GPG error: EXPKEYSIG 3746C208A7317B0F when updating packages

On Debian systems and Ubuntu systems where you manually installed the Google Cloud CLI, including your local workstation, you might encounter an error similar to the following example:

W: An error occurred during the signature verification.
The repository is not updated and the previous index files will be used.
GPG error: http://packages.cloud.google.com/apt cloud-sdk-stretch InRelease:
The following signatures were invalid: EXPKEYSIG 3746C208A7317B0F
Google Cloud Packages Automatic Signing Key <gc-team@google.com>

This error prevents you from obtaining the latest updates for several Google Cloud tools, including the following items:

• Compute Engine guest environment
• Google Cloud CLI with the Google Cloud CLI
• Cloud Logging agent

To resolve this error, get the latest valid apt-key.gpg key file from https://packages.cloud.google.com:

curl https://packages.cloud.google.com/apt/doc/apt-key.gpg | sudo apt-key add -

curl https://packages.cloud.google.com/apt/doc/apt-key.gpg | sudo apt-key --keyring /usr/share/keyrings/cloud.google.gpg add -

Alternatively, on Compute Engine VM instances running Debian or Ubuntu images, you can get the latest keys if you recreate your instances using the following image versions:

• Image project debian-cloud:
  • debian-9-stretch-v20180401 or image family debian-9
  • debian-8-jessie-v20180401 or image family debian-8
• Image project ubuntu-os-cloud:
  • ubuntu-1710-artful-v20180315 or image family ubuntu-1710
  • ubuntu-1604-xenial-v20180323 or image family ubuntu-1604-lts
  • ubuntu-1404-trusty-v20180308 or image family ubuntu-1404-lts

Instances using OS Login return a login message after connection

On some instances that use OS Login, you might receive the following error message after the connection is established:

/usr/bin/id: cannot find name for group ID 123456789

Ignore the error message.

Known issues for Windows VM instances

• Although Windows instances can use the NVMe interface with local SSDs, support for NVMe on Windows is in Beta, and we do not guarantee the same performance as Linux instances.
• After you create an instance, you cannot connect to it instantly.
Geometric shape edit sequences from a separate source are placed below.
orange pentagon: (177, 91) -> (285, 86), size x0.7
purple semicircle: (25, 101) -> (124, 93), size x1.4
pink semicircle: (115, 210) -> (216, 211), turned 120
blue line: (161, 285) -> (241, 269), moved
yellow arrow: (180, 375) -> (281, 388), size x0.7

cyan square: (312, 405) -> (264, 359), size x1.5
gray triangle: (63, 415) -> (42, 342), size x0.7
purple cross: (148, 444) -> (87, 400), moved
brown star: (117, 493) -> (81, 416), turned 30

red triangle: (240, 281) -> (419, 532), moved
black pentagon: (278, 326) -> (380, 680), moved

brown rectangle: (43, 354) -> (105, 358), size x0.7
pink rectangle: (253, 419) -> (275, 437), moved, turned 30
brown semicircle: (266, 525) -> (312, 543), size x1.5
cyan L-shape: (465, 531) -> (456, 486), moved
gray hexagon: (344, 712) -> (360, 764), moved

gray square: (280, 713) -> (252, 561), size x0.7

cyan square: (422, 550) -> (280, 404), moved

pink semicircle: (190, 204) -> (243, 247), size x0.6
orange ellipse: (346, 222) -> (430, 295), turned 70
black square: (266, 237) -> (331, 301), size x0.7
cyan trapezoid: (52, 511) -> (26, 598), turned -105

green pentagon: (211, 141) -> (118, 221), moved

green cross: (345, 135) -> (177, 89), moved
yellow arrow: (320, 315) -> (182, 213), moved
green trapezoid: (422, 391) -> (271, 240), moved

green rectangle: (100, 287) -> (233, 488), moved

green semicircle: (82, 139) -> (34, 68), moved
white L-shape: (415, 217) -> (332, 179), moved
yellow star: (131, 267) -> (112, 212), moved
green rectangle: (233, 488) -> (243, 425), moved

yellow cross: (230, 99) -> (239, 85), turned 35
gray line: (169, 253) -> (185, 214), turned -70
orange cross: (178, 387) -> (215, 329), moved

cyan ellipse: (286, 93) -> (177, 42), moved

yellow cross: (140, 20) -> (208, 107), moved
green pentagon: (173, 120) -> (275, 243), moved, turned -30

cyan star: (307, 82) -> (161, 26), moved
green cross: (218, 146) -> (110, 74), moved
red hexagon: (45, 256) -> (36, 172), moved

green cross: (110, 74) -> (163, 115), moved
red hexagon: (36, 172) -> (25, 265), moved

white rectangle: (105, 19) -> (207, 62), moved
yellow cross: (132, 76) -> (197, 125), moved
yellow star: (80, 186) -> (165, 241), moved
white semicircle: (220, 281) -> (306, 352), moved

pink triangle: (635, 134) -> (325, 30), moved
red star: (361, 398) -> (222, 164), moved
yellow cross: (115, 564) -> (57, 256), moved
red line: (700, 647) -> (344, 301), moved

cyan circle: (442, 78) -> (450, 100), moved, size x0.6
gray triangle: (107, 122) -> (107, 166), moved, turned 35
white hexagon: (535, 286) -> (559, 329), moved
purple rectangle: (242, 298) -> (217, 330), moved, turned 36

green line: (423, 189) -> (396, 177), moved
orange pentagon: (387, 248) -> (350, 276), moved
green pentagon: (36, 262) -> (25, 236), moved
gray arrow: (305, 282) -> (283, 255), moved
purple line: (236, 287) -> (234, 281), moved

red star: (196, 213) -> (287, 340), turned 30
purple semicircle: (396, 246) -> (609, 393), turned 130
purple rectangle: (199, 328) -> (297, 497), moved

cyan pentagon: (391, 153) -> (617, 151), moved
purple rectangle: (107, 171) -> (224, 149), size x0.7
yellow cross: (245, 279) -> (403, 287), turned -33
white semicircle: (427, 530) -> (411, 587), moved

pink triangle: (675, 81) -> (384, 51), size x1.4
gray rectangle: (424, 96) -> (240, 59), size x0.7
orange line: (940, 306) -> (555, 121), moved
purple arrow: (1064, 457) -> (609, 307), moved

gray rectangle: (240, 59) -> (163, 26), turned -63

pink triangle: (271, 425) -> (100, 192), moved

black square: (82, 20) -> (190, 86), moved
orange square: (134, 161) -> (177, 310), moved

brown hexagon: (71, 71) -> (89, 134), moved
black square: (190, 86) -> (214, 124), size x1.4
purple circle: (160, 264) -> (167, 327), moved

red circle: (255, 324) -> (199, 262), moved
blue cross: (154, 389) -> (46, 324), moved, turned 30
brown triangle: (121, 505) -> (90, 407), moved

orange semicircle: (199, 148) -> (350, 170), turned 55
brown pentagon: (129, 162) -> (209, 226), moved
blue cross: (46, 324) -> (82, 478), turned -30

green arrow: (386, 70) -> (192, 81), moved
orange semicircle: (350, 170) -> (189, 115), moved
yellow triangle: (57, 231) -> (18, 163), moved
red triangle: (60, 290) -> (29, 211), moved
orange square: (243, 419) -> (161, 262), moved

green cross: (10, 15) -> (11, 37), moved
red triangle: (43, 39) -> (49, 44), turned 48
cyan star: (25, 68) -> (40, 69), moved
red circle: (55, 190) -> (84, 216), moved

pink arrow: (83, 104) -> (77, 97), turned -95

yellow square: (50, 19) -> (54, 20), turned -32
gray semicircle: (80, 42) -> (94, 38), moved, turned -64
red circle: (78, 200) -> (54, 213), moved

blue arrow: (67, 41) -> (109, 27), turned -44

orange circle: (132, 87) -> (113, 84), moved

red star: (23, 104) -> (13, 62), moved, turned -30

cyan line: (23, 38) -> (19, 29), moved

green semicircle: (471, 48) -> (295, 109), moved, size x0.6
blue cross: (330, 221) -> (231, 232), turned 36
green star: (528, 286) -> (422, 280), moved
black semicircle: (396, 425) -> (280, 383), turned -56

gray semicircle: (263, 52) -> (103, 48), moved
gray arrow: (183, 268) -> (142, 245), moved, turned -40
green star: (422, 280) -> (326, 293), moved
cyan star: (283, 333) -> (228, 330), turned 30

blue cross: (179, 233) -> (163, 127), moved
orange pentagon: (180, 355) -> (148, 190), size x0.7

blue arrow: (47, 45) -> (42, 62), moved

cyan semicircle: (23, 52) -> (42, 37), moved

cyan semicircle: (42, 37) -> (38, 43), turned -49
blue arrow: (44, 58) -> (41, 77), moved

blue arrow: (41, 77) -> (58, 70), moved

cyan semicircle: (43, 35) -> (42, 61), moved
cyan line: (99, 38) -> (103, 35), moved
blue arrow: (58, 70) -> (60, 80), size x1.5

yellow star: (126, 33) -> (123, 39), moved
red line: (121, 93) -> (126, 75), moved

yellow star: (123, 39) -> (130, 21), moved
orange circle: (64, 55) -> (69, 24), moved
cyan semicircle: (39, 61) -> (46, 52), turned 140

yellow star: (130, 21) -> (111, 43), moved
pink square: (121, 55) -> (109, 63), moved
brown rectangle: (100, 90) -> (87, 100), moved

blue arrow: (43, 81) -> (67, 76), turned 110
All new Windows instances use the System preparation (sysprep) tool to set up your instance, which can take 5–10 mins to complete.
• Windows Server images cannot activate without a network connection to kms.windows.googlecloud.com and stop functioning if they do not initially authenticate within 30 days. Software activated by the KMS must reactivate every 180 days, but the KMS attempts to reactivate every 7 days. Make sure to configure your Windows instances so that they remain activated.
• Kernel software that accesses non-emulated model specific registers will generate general protection faults, which can cause a system crash depending on the guest operating system.